One explanation for reduced plasmablasts in the CFS cohort is that increased numbers of transitional B-cells and naïve B-cells may overwhelm the B-cell maturation process, which may consequently become suboptimal. Alternatively T-cell help provided by cytokines may not support naïve B-cells to develop into plasmablasts.

They also seem very interested in eventually studying the B-cells before and after Rituximab use, to see how that alters B-cell populations. They're also interested in whether severe patients have more extreme results, since they were just studying moderate cases where some immune symptoms were only intermittent.


In conclusion we have observed patients with moderate CFS to have increased proportions of transitional and naïve B-cells and reduced plasmablasts. The precise basis for these findings is unclear and our work does not allow clarification of whether these changes are the cause of the CFS symptoms or the result of patient inactivity, sleep disturbance or raised stress. The therapeutic response to Rituximab suggests that B-cells are some how involved in the pathogenesis or perpetuation of CFS symptoms.
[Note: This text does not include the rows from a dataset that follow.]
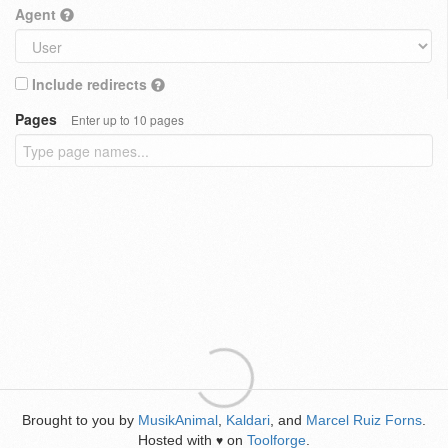
Agent
Include redirects
Pages
Enter up to 10 pages
Brought to you by
MusikAnimal
,
Kaldari
, and
Marcel Ruiz Forns
.
Hosted with
on
Toolforge
.
♥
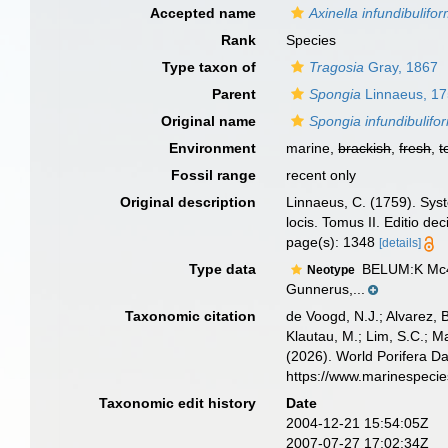
Accepted name
Axinella infundibulifor
Rank
Species
Type taxon of
Tragosia
Gray, 1867
Parent
Spongia
Linnaeus, 1
Original name
Spongia infundibulifo
Environment
marine,
brackish
,
fresh
,
t
Fossil range
recent only
Original description
Linnaeus, C. (1759). Syst
locis. Tomus II. Editio de
page(s): 1348
[details]
Type data
BELUM:K Mc44
Neotype
Gunnerus,...
Taxonomic citation
de Voogd, N.J.; Alvarez, 
Klautau, M.; Lim, S.C.; Ma
(2026). World Porifera D
https://www.marinespeci
Taxonomic edit history
Date
2004-12-21 15:54:05Z
2007-07-27 17:02:34Z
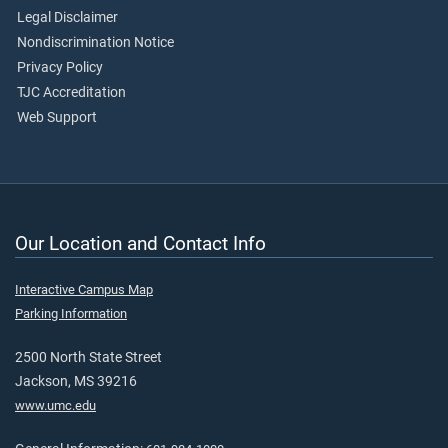
Legal Disclaimer
Nondiscrimination Notice
Privacy Policy
TJC Accreditation
Web Support
Our Location and Contact Info
Interactive Campus Map
Parking Information
2500 North State Street
Jackson, MS 39216
www.umc.edu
I don't much like the statement of possibility that B cells are the result, not the cause (which could imply our B-cells are messed up as a result of a theoretical false illness belief causing inactivity). But I think it's a good thing that they're admitting the issue isn't settled, instead of taking a political stance. Much more respectable than the conclusions psychological researchers to draw out of thin air anyhow :p
 

Marco

Grrrrrrr!
Messages
2,386
Location
Near Cognac, France
The Hospital Anxiety Depression scale (HADS) and clinical history were used to determine the presence of significant depression and anxiety. Clinically depressed patients (HADS depression >7) and those with significant anxiety (HADS anxiety >7) were excluded as both are known to affect the immune system. While low mood may be evident in those with CFS owing to the chronic nature of the symptoms, it is distinct from major depression as CFS patients do not generally exhibit the classic symptoms of depression: guilt, anhedonia and low motivation [13-15].
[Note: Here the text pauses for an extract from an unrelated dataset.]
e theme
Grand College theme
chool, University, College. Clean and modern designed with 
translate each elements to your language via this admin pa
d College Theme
I'm beginning to think its a pity they were excluded.

If included and analysed separately we might have learned something. They may have had the same profile as controls; the same as the rest of the 'CFS' cohort; an altered profile in the opposite direction or perhaps even a more extreme profile than the rest of the cohort.
 

Enid

Senior Member
Messages
3,309
Location
UK
Thanks Gemini for posting - very interesting findings - as they say all grist to the mill (of understanding ME). Another move forward.
 

Gemini

Senior Member
Messages
1,176
Location
East Coast USA
This study should be used to push Advocacy efforts into more government funding as we need to get these studies done (using the same canadian criteria). It should be a priority.

We should make sure our societies are pushing for more funding and using this study as an example of one of the areas of study need.

I agree completely.

Advocates should make the FDA aware of this study's conclusion that "The therapeutic response to Rituximab suggests B-cells are somehow involved in the pathogenesis or perpetuation of CFS symptoms."

janet.woodcock@fda.hhs.gov Dir. Center of Drug Evaluation & Research
sandra.kweder@fda.hhs.gov Deputy Dir. of the Office of New Drugs

Researchers planning ME/CFS Rituximab trials should consider Dr. Bansal's interest "to monitor B-cell subsets of CFS patients before and after Rituximab treatment and monitor repopulation of the different B-cell subsets with the return of symptoms."